**What this task involves:**
In the material below, find the line that contains "James Stephanie Sterling" and the line that contains "purchase through links", then write out exactly those two lines and everything between them.

────────────────────

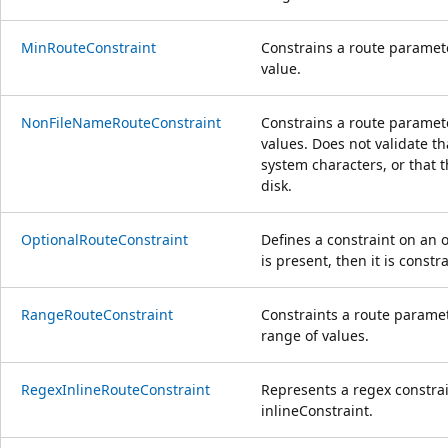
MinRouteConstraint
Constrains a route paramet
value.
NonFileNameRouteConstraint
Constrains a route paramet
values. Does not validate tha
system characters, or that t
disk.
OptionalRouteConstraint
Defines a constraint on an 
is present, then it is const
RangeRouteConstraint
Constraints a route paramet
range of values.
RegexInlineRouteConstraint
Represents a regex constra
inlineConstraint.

────────────────────

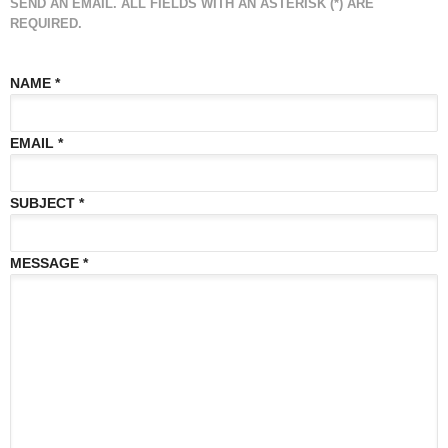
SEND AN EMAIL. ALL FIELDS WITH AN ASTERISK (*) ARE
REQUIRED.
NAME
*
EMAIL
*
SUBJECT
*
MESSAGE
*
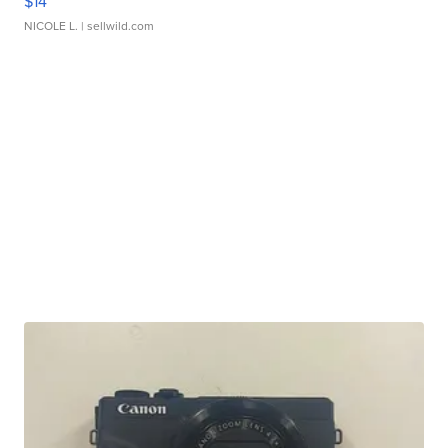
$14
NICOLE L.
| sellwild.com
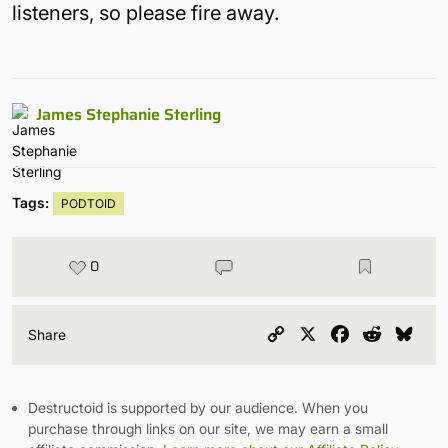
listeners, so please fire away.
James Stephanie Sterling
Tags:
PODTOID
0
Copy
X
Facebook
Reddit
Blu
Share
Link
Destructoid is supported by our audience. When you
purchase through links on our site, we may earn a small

────────────────────

**Exercise result:**
James Stephanie Sterling
Tags:
PODTOID
0
Copy
X
Facebook
Reddit
Blu
Share
Link
Destructoid is supported by our audience. When you
purchase through links on our site, we may earn a small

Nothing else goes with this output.